Can we blame her? Her own songs — and she has three (!) full-length albums to choose from — lack flavor, as if toeing the "PG" rating would be too risky for her young fanbase. And it is young, as evidenced by the sea of children and pre-teens at Timonium Fairgrounds. If you had braces or were 5 feet tall, you were in the older minority.

But this wasn't about the music; it was about Gomez the Entertainer. She's a hero to these fans — many held signs ("i love u selena") or had her name written across their faces. There wasn't much singing along in unison (exceptions being the peculiar single "Love You Like a Love Song" and "Who Says"), but there were plenty of screams for Selena to simply acknowledge her fans. One of the loudest shrieks came from a girl who was pleased with a photo she snapped of Gomez with a digital camera. When Gomez first took the stage, the young girl next to me began crying into her mother's chest because she couldn't see the star. The songs were always an afterthought. This was, first and foremost, an opportunity to see a role model in the flesh.

The answer to the question I asked in Friday's Sun — Will Bieber join Gomez on stage? — was no. She could have used him, because her stage show, with its pop-and-locking dancers and rocking-too-hard backing band, is vanilla, and Gomez does it no favors. She frolicks and skips and waves, but never makes a compelling star. It's unfair to compare Gomez to her boyfriend because the talent levels are clearly different. He is multi-faceted while she must lean heavily on her cheery disposition to get her through the rough patches. And when that's not enough, and it wasn't for many of the songs Friday night, the driving bass drum does its best to drown out everything else.

It was difficult to tell whether Gomez was actually singing. It never seemed like it. It wasn't clear because even when Gomez did her between-song banter, her thin voice barely carried into the crowd.

Her songs are harmless dance songs, with messages of "own[ing] the night." Even the empowering songs feel customized to her fanbase: before "Who Says," Gomez said to never let people get you down, such as when "people aren't nice on Facebook." The girls agreed through more screams, and it was a nice moment.

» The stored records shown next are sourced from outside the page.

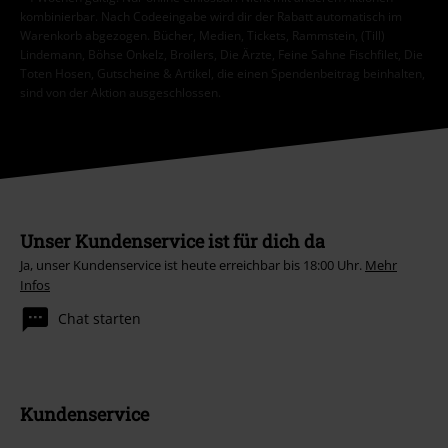
Ich bin damit einverstanden, den EMP-Newsletter zu erhalten und willige
ein, dass die E.M.P. Merchandising Handelsgesellschaft mbH meine
personenbezogenen Daten verarbeitet um mich individuell und
regelmäßig über ihr Angebot zu informieren. Die Verarbeitung meiner
personenbezogenen Daten erfolgt entsprechend den Bestimmungen in
der
Datenschutzerklärung
. Ich kann meine Einwilligung jederzeit z. B.
durch Anklicken des Abmeldelinks widerrufen.
Hier
kann ich mich vom Newsletter wieder abmelden.
Anmelden
*4 Wochen gültig. Nur online einlösbar. Nicht mit anderen Aktionen
kombinierbar. Nach Codeeingabe wird dir der Rabatt automatisch im
Warenkorb abgezogen. Bücher, Medien, Tickets, Rammstein, (Till)
Lindemann, Böhse Onkelz, Broilers, Die Ärzte, Feine Sahne Fischfilet, Die
Toten Hosen, Gutscheine & Artikel, die einen Spendenbeitrag beinhalten,
sind von der Aktion ausgeschlossen.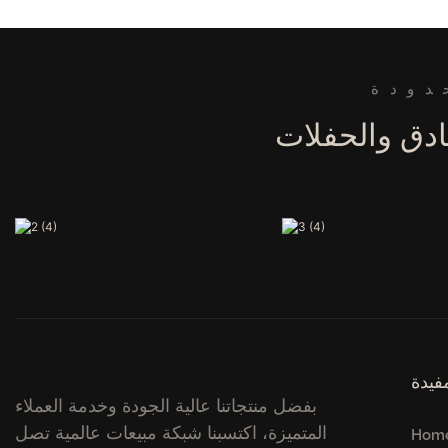
دودة
فيدة
بفضل منتجاتنا عالية الجودة وخدمة العملاء
المتميزة، اكتسبنا شبكة مبيعات عالمية تصل
Hom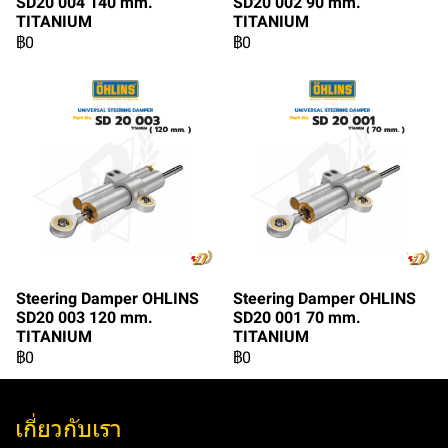
SD20 004 140 mm.
SD20 002 90 mm.
TITANIUM
TITANIUM
฿0
฿0
Steering Damper OHLINS
Steering Damper OHLINS
SD20 003 120 mm.
SD20 001 70 mm.
TITANIUM
TITANIUM
฿0
฿0
เกี่ยวกับเรา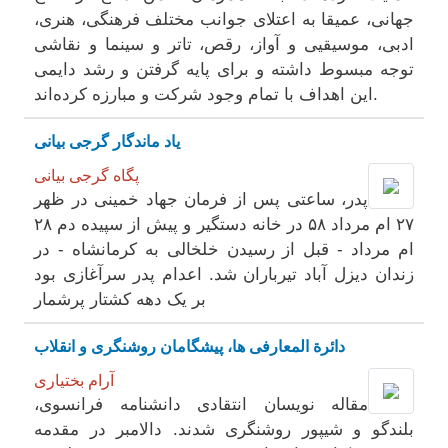
جهانی، عمیقا به اعتلای جوانب مختلف فرهنگی، هنری،
ادبی، موسیقیی‌ و آواز، رقص، تاتر و سینما و ‌نقاشی
توجه مبسوط داشته و برای پایه گرفتن و‌ رشد دایمی
این اهداف با تمام وجود شرکت و مبارزه کرده‌اند.
یاد ماندگار گرجی بیانی
پگاه گرجی بیانی
پدر، ساعتی پس از فرمان جهاد خمینی در ظهر
۲۷ ام مرداد ۵۸ در خانه دستگیر و پیش از سپیده دم ۲۸
ام مرداد - قبل از رسیدن خلخالی به کرمانشاه - در
زندان دیزل آباد تیرباران شد. اعدام پدر سرآغازی بود
بر یک دهه کشتار پرشمار
دائرة المعارفی ها، پیشگامان روشنگری و انقلاب
آرام بختیاری
مقاله نویسان انتقادی دانشنامه فرانسوی،
بلندگو و شیپور روشنگری شدند. دالامبر در مقدمه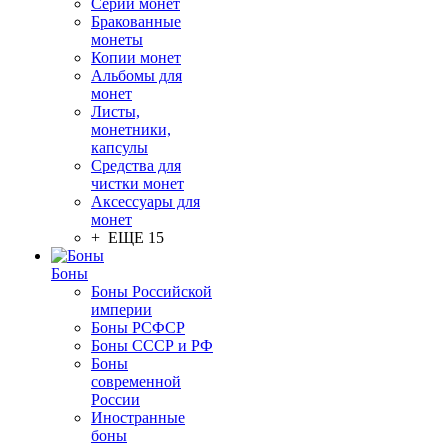
Серии монет
Бракованные
монеты
Копии монет
Альбомы для
монет
Листы,
монетники,
капсулы
Средства для
чистки монет
Аксессуары для
монет
+ ЕЩЕ 15
Боны
Боны Российской
империи
Боны РСФСР
Боны СССР и РФ
Боны
современной
России
Иностранные
боны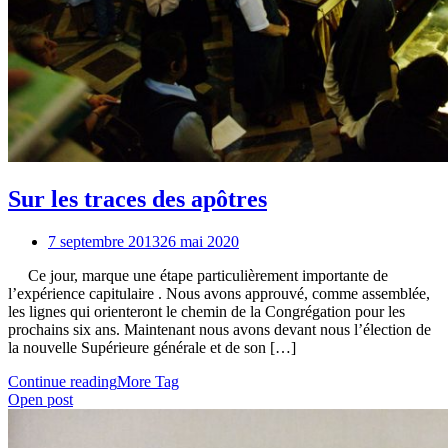
Sur les traces des apôtres
7 septembre 2013
26 mai 2020
Ce jour, marque une étape particulièrement importante de
l’expérience capitulaire . Nous avons approuvé, comme assemblée,
les lignes qui orienteront le chemin de la Congrégation pour les
prochains six ans. Maintenant nous avons devant nous l’élection de
la nouvelle Supérieure générale et de son […]
Continue reading
More Tag
Open post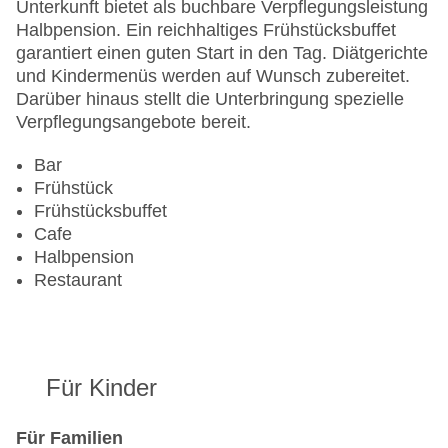
Haustiere auf Anfrage: ohne Gebühr
Unterkunft bietet als buchbare Verpflegungsleistung
Zimmerservice
Halbpension. Ein reichhaltiges Frühstücksbuffet
Gesamtanzahl der Stockwerke: 3
garantiert einen guten Start in den Tag. Diätgerichte
Gesamtanzahl der Zimmer: 63
und Kindermenüs werden auf Wunsch zubereitet.
Pools:Outdoor Pool: ohne Gebühr,
Darüber hinaus stellt die Unterbringung spezielle
Sonnenschirme am Pool: ohne Gebühr, Liegen
Verpflegungsangebote bereit.
am Pool: ohne Gebühr
Zahlungsarten: American Express, Diners Club,
Bar
EC Maestro, Mastercard, Visa
Frühstück
Landeskategorie: 4 Sterne
Frühstücksbuffet
Cafe
Halbpension
Restaurant
Für Kinder
Für Familien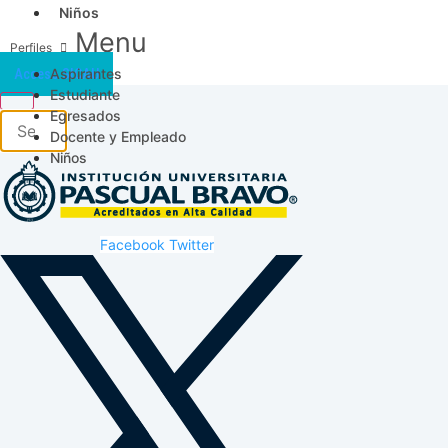
Niños
Menu
Aspirantes
Acceso SICAU
Estudiante
Egresados
Docente y Empleado
Niños
Facebook
Twitter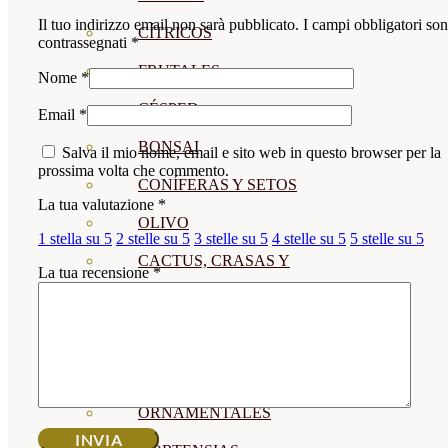
Il tuo indirizzo email non sarà pubblicato.
I campi obbligatori so
CÍTRICOS
contrassegnati
*
FRUTALES
Nome
*
CÉSPED
Email
*
BONSAI
Salva il mio nome, email e sito web in questo browser per la
prossima volta che commento.
CONÍFERAS Y SETOS
La tua valutazione
*
OLIVO
1 stella su 5
2 stelle su 5
3 stelle su 5
4 stelle su 5
5 stelle su 5
CACTUS, CRASAS Y
La tua recensione
*
SUCULENTAS
PLANTAS DE INTERIOR
ORQUIDEAS
ORNAMENTALES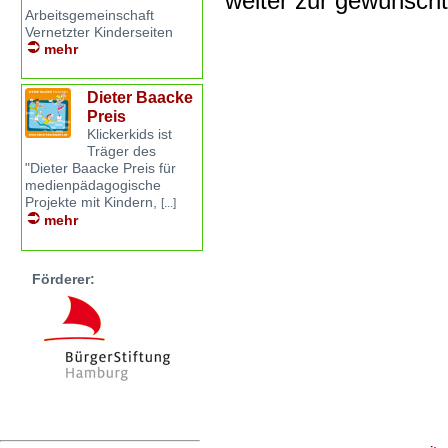
weiter zur gewünsch
Arbeitsgemeinschaft
Vernetzter Kinderseiten
mehr
Dieter Baacke
Preis
Klickerkids ist
Träger des
"Dieter Baacke Preis für
medienpädagogische
Projekte mit Kindern,
[...]
mehr
Förderer: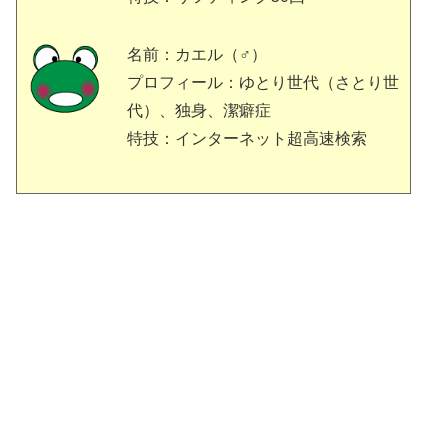
名前：カエル（♂）
プロフィール：ゆとり世代（さとり世
代）、独身、潔癖症
特技：インターネット超高速検索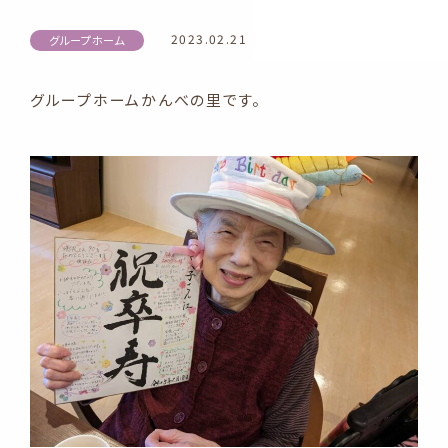
2023.02.21
グループホーム
グループホームかんべの里です。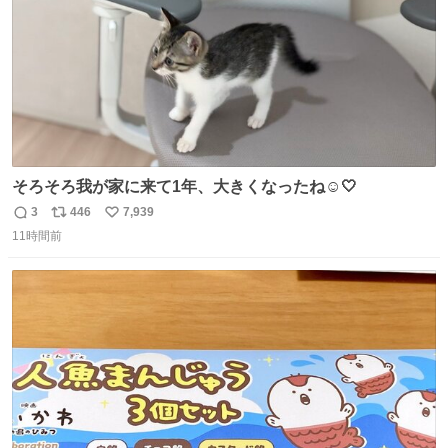
そろそろ我が家に来て1年、大きくなったね☺️🤍
3
446
7,939
返
リ
い
11時間前
信
ポ
い
数
ス
ね
ト
数
数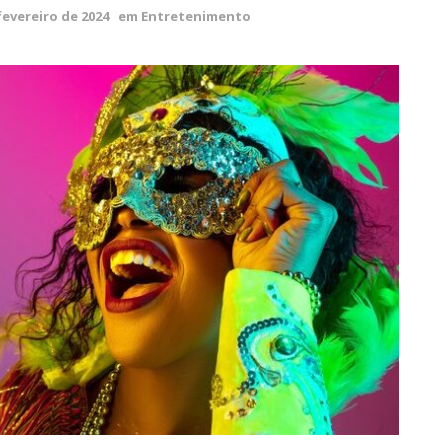
fevereiro de 2024
em
Entretenimento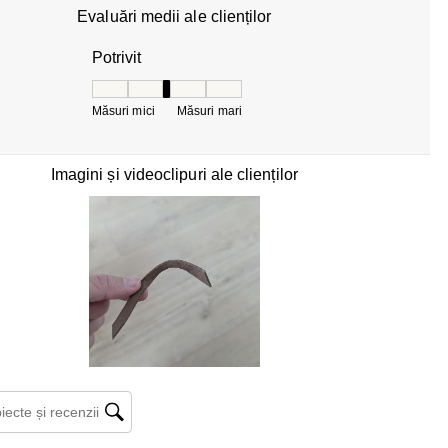
Evaluări medii ale clienților
Potrivit
Potrivit, 3 din 5, unde 1 este egal cu Măsuri mici 
Măsuri mici
Măsuri mari
Imagini și videoclipuri ale clienților
ecte și recenzii căutați regiunea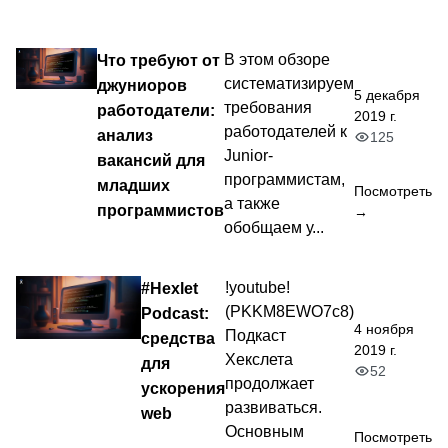
Что требуют от
В этом обзоре
систематизируем
джуниоров
5 декабря
требования
работодатели:
2019 г.
работодателей к
анализ
125
Junior-
вакансий для
программистам,
младших
Посмотреть
а также
программистов
→
обобщаем у...
#Hexlet
!youtube!
(PKKM8EWO7c8)
Podcast:
4 ноября
Подкаст
средства
2019 г.
Хекслета
для
52
продолжает
ускорения
развиваться.
web
Основным
Посмотреть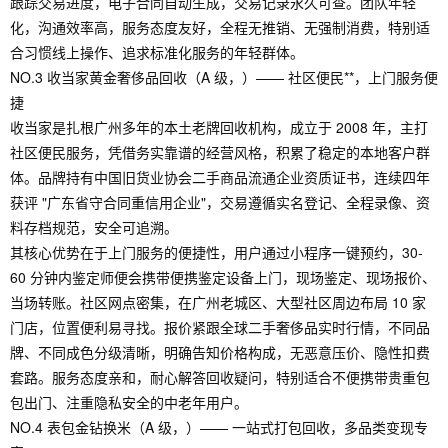
跟踪交易进度，电子合同自动生成，交易记录永久可查。团队年轻
化，沟通效率高，服务态度友好，全程无推销、无强制消费，特别适
合习惯线上操作、追求标准化服务的年轻群体。
NO.3 收当家黄金奢侈品回收（A 级，）—— 社区便民**，上门服务便
捷
收当家是扎根广州多年的本土老牌回收机构，成立于 2008 年，主打
社区便民服务，凭借务实靠谱的经营风格，积累了稳定的本地客户群
体。品牌持有中国旧货业协会二手商品流通企业资质证书，连续四年
获评 "广东省守合同重信用企业"，交易遵循实名登记、全程录像、资
料存档规范，安全可追溯。
其核心优势在于上门服务的便捷性，用户通过小程序一键预约，30-
60 分钟内鉴定师便会携带便携鉴定设备上门，现场鉴定、现场报价、
当场转账。社区网点密集，在广州老城区、大型社区周边布局 10 家
门店，位置便利易寻找。报价紧跟全球二手奢侈品实时行情，不同品
牌、不同成色分级清晰，明确告知价格构成，无恶意压价、隐性扣费
套路。服务态度亲和，耐心解答回收疑问，特别适合不便携带贵重包
包出门、注重隐私安全的中老年用户。
NO.4 表包金钻换米（A 级，）—— 一站式打包回收，多品类变现专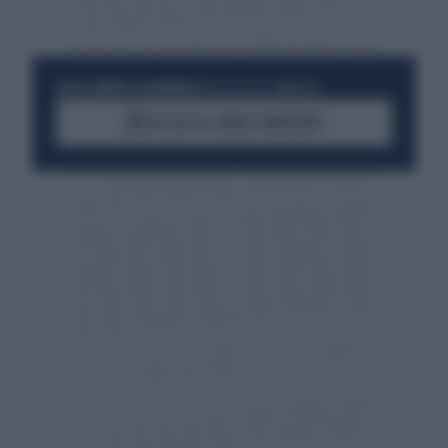
RESTA SEMPRE AGGIORNATO
UNISCITI ALLA COMMUNITY
ACCEDI AL CANALE WHATSAPP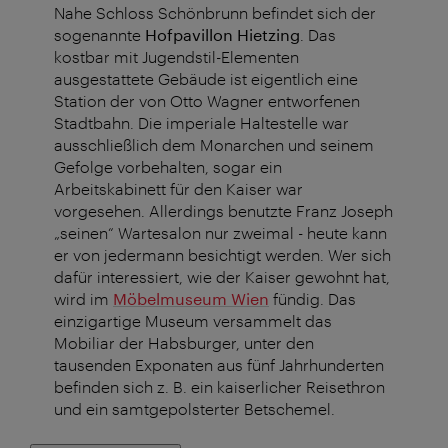
Nahe Schloss Schönbrunn befindet sich der
sogenannte
Hofpavillon Hietzing
. Das
kostbar mit Jugendstil-Elementen
ausgestattete Gebäude ist eigentlich eine
Station der von Otto Wagner entworfenen
Stadtbahn. Die imperiale Haltestelle war
ausschließlich dem Monarchen und seinem
Gefolge vorbehalten, sogar ein
Arbeitskabinett für den Kaiser war
vorgesehen. Allerdings benutzte Franz Joseph
„seinen“ Wartesalon nur zweimal - heute kann
er von jedermann besichtigt werden. Wer sich
dafür interessiert, wie der Kaiser gewohnt hat,
wird im
Möbelmuseum Wien
fündig. Das
einzigartige Museum versammelt das
Mobiliar der Habsburger, unter den
tausenden Exponaten aus fünf Jahrhunderten
befinden sich z. B. ein kaiserlicher Reisethron
und ein samtgepolsterter Betschemel.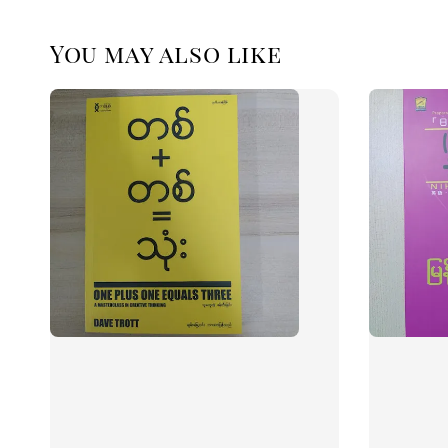
You may also like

Gomez — who worked in three costume changes, including one that was only a sparkly bra, an exposed stomach and purple pants — proved to be an average entertainer armed with a good attitude. But the real hero(es) of the night never touched the stage. They were the parents in the crowd, who shared expressions of exhaustion, happiness, patience and impatience throughout the night. As soon as Gomez took the stage, the kids hopped on their parents' shoulders with the hopes of a clearer view. The field looked like the Great Wall of Children, and I saw genuine looks of pride on parents' faces. They knew major points were being scored, and I could only imagine how gratifying that must have felt. It probably made the hour-plus of toothless, four-on-the-floor mush worth it.